The cells are not all killed because eventually I observe growth on the antibiotic plates after a few days (also I have performed positive controls - no plasmid, electroporated, plated on LB - resulting in lawn growth that I assume is the same result of plating with-plasmid electroporation broth on LB)
The plasmid I have isolated from Ecoli (I initially transformed the recomb plasmid to ecoli to make a plasmid stock then miniprepped for the plasmid which I used for electroporation) to which it confers antibiotic resistence up to the Cb350 concentration that I use for plating the electroporated cells.

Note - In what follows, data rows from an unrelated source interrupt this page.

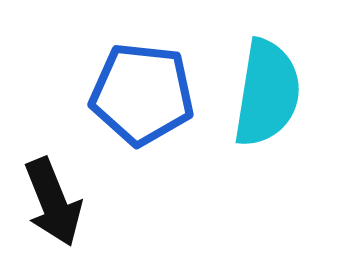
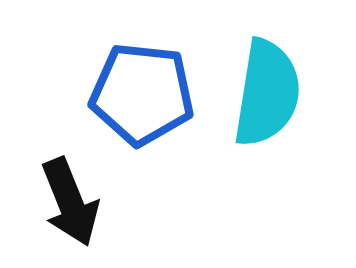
black arrow: moved 17 px right
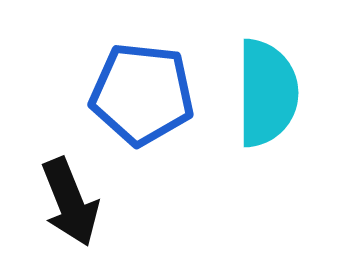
cyan semicircle: rotated 9 degrees counterclockwise
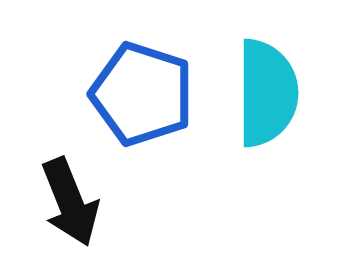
blue pentagon: rotated 12 degrees clockwise
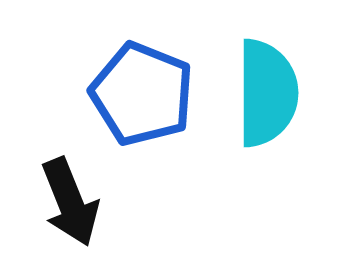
blue pentagon: rotated 4 degrees clockwise
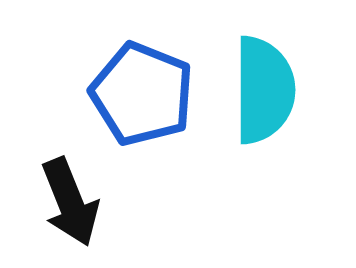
cyan semicircle: moved 3 px left, 3 px up
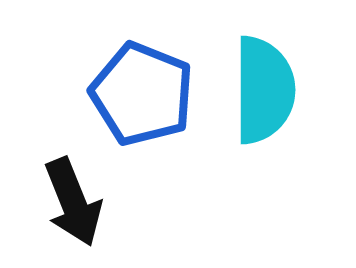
black arrow: moved 3 px right
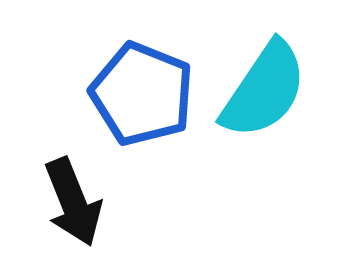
cyan semicircle: rotated 34 degrees clockwise
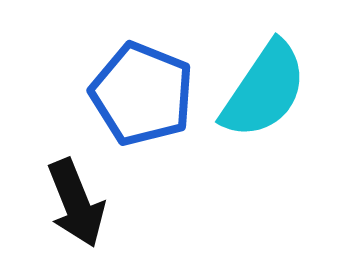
black arrow: moved 3 px right, 1 px down
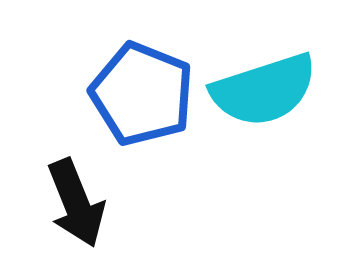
cyan semicircle: rotated 38 degrees clockwise
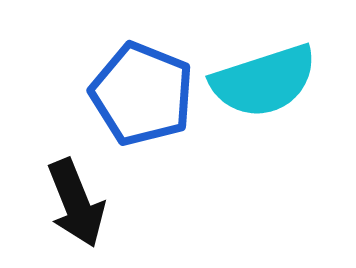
cyan semicircle: moved 9 px up
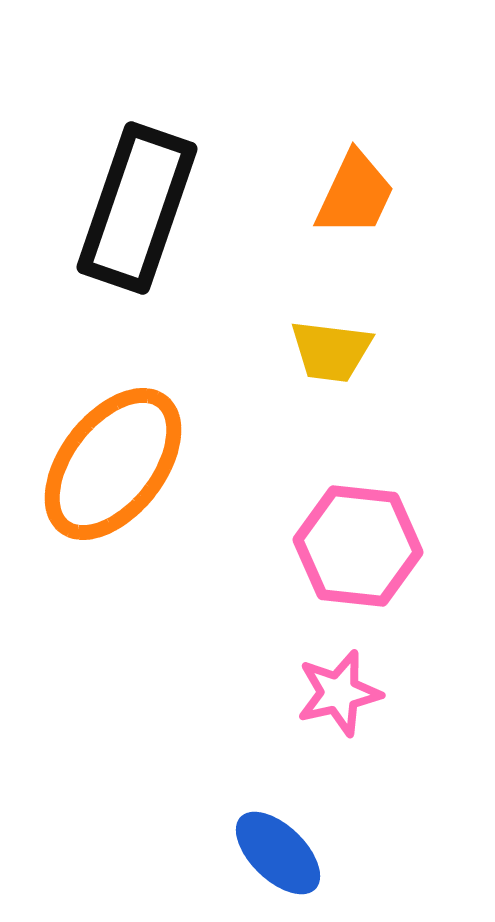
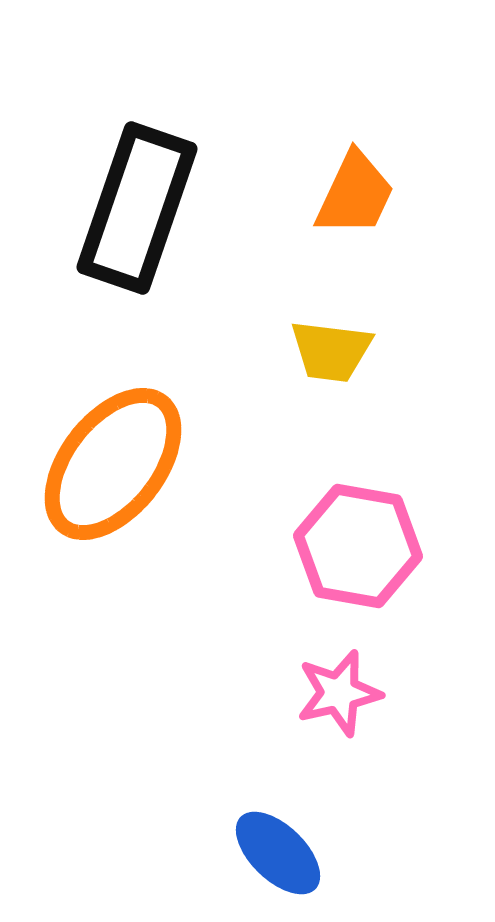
pink hexagon: rotated 4 degrees clockwise
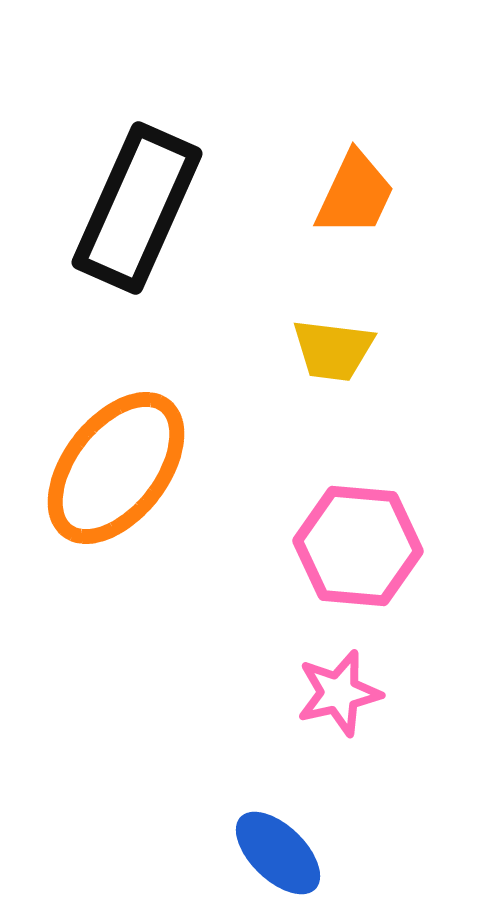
black rectangle: rotated 5 degrees clockwise
yellow trapezoid: moved 2 px right, 1 px up
orange ellipse: moved 3 px right, 4 px down
pink hexagon: rotated 5 degrees counterclockwise
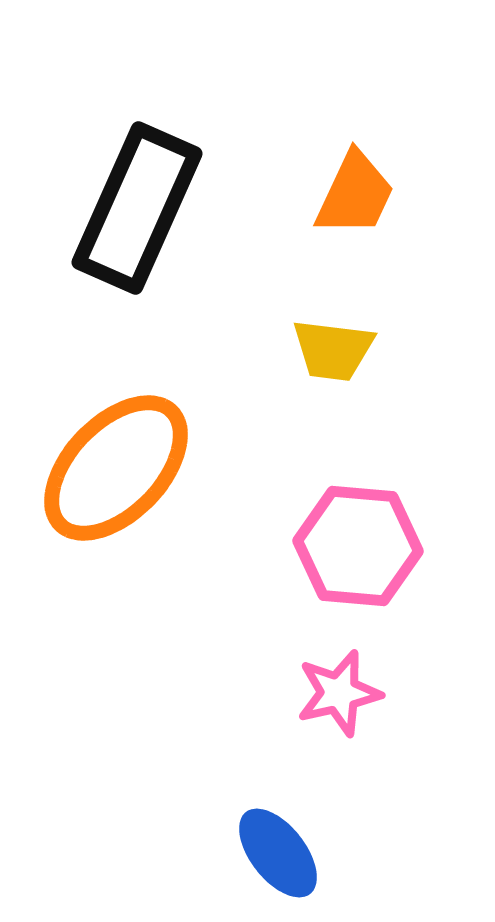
orange ellipse: rotated 6 degrees clockwise
blue ellipse: rotated 8 degrees clockwise
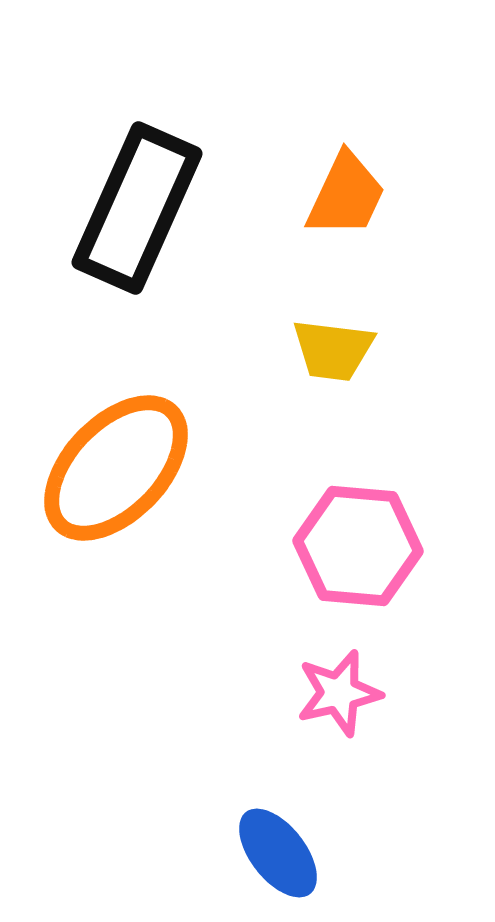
orange trapezoid: moved 9 px left, 1 px down
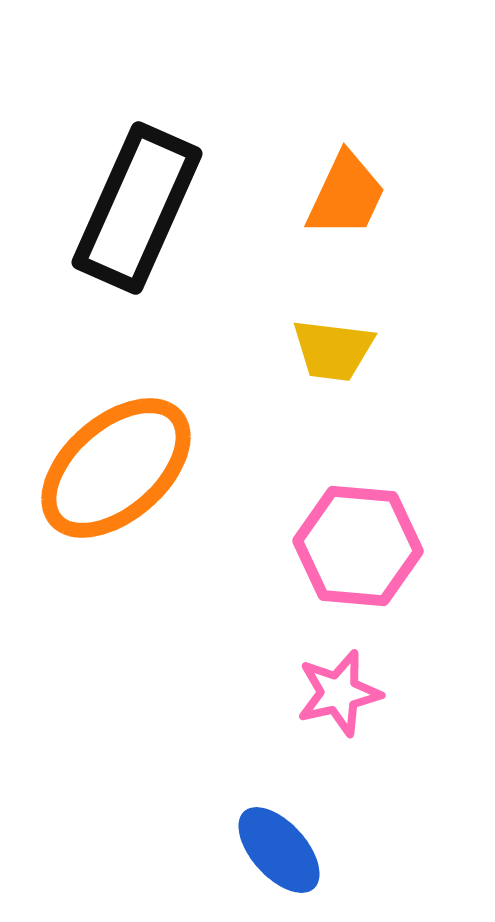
orange ellipse: rotated 5 degrees clockwise
blue ellipse: moved 1 px right, 3 px up; rotated 4 degrees counterclockwise
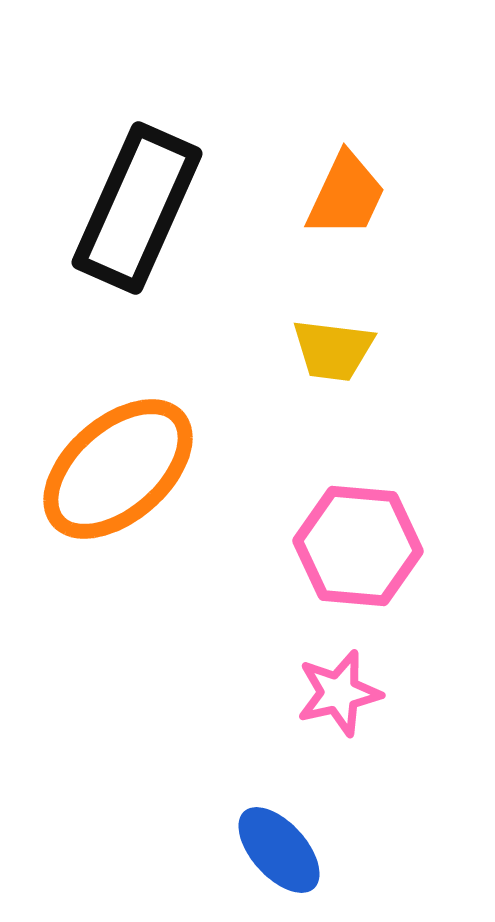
orange ellipse: moved 2 px right, 1 px down
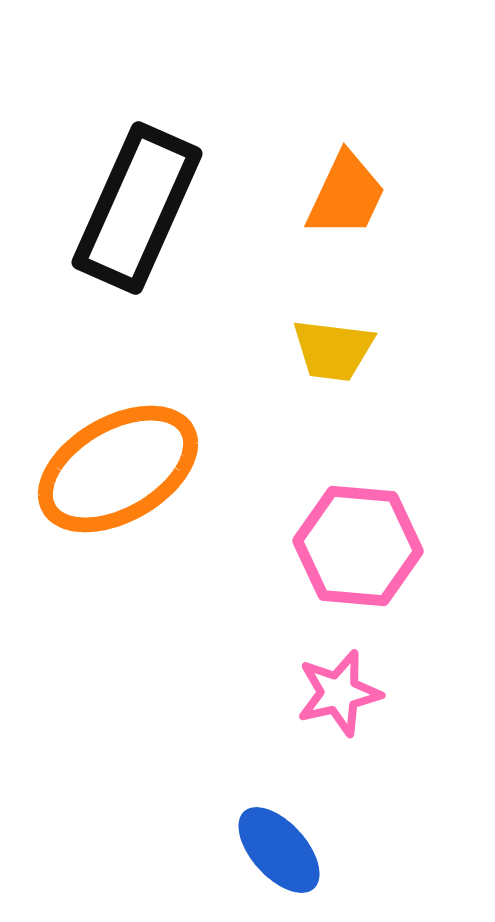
orange ellipse: rotated 11 degrees clockwise
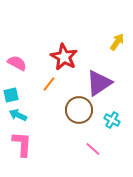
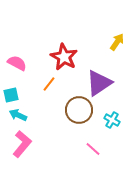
pink L-shape: rotated 36 degrees clockwise
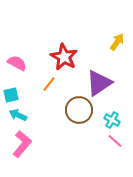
pink line: moved 22 px right, 8 px up
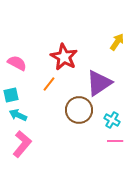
pink line: rotated 42 degrees counterclockwise
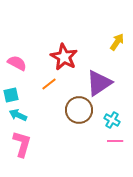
orange line: rotated 14 degrees clockwise
pink L-shape: rotated 24 degrees counterclockwise
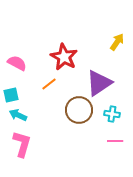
cyan cross: moved 6 px up; rotated 21 degrees counterclockwise
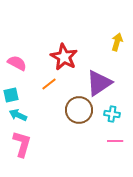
yellow arrow: rotated 18 degrees counterclockwise
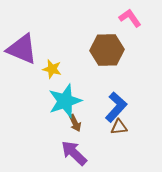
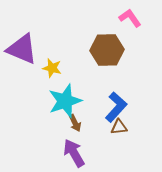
yellow star: moved 1 px up
purple arrow: rotated 16 degrees clockwise
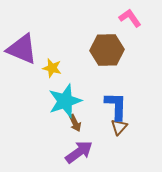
blue L-shape: moved 1 px up; rotated 40 degrees counterclockwise
brown triangle: rotated 42 degrees counterclockwise
purple arrow: moved 5 px right, 1 px up; rotated 84 degrees clockwise
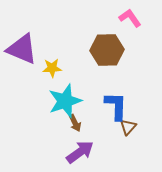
yellow star: rotated 18 degrees counterclockwise
brown triangle: moved 9 px right
purple arrow: moved 1 px right
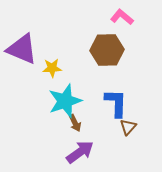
pink L-shape: moved 8 px left, 1 px up; rotated 15 degrees counterclockwise
blue L-shape: moved 3 px up
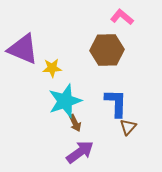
purple triangle: moved 1 px right
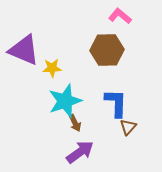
pink L-shape: moved 2 px left, 1 px up
purple triangle: moved 1 px right, 1 px down
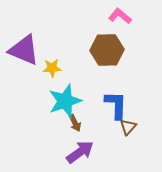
blue L-shape: moved 2 px down
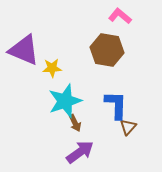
brown hexagon: rotated 12 degrees clockwise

The literature uses Cb200 plates (I've seen up to Cb300) but I use Cb350 because it gives me time to see growth on experimental plates before growth starts to appear on the neg control and also the transformed ecoli shows that it can resist antibiotics at the concentration.
I've read chilled cuvettes in most protocols so I just go with that and I have tried simply sucrose (without Mg++) and still get no transformants. I add 1ml of LB
And PA14 is a strain of PA isolated from the clinical setting and there have been studies done using this strain so I am assuming it is a common lab strain or than PAO1
If nothing else comes to mind I can try the SOC medium for recovery and maybe plate on lower concentration plates.
Other than that I guess my big question is (if you have had experience with electroporation) if one normally gets transformants by following standard protocol or do these instances of absolutely no colonies arise frequently/occasionally?
Thanks for your insights,
I'd suggest substituting E.coli for Pseudomonas in a similar electroporation experiment. Same protocol, same plasmid (perhaps a 100 ug/ml carb plate). See if the electroporation ever works. You should get a billion or so transformants. If not, then something is wrong. Try unplugging the cuvette carrier and pulsing. Does it do the same thing? Maybe it's unplugged or has a bad connection.
I found a suitable protocol for electrocompetent ecoli so I will try that along with PA14 as a control...
Also I learned from the protocol that the OD of the culture should not exceed 0.4 at OD600...I knew OD was important but I didn't know that 0.4 was the ceiling (I thought 0.2-0.3 was too low; but then again I saw a bioforum post of another person asking about electroporation in PA14 and s/he used a culture at OD 0.9...http://www.protocol-online.org/biology-forums-2/posts/12606more2.html). So I will try a lower OD value for the starting culture.
My last attempt came up totally blank so something needs to change!